WHAT THE TASK REQUIRES. In the listing that follows, give every line again exactly and omit the pictures.

········

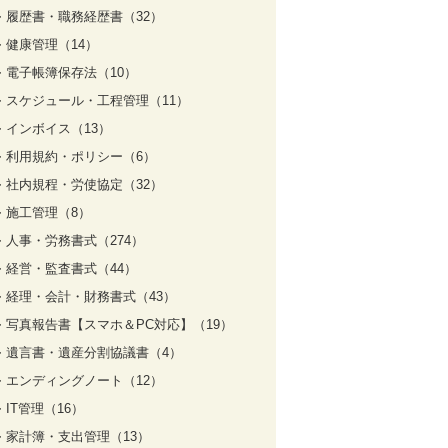
履歴書・職務経歴書（32）
健康管理（14）
電子帳簿保存法（10）
スケジュール・工程管理（11）
インボイス（13）
利用規約・ポリシー（6）
社内規程・労使協定（32）
施工管理（8）
人事・労務書式（274）
経営・監査書式（44）
経理・会計・財務書式（43）
写真報告書【スマホ＆PC対応】（19）
遺言書・遺産分割協議書（4）
エンディングノート（12）
IT管理（16）
家計簿・支出管理（13）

········

EXERCISE RESPONSE.
履歴書・職務経歴書（32）
健康管理（14）
電子帳簿保存法（10）
スケジュール・工程管理（11）
インボイス（13）
利用規約・ポリシー（6）
社内規程・労使協定（32）
施工管理（8）
人事・労務書式（274）
経営・監査書式（44）
経理・会計・財務書式（43）
写真報告書【スマホ＆PC対応】（19）
遺言書・遺産分割協議書（4）
エンディングノート（12）
IT管理（16）
家計簿・支出管理（13）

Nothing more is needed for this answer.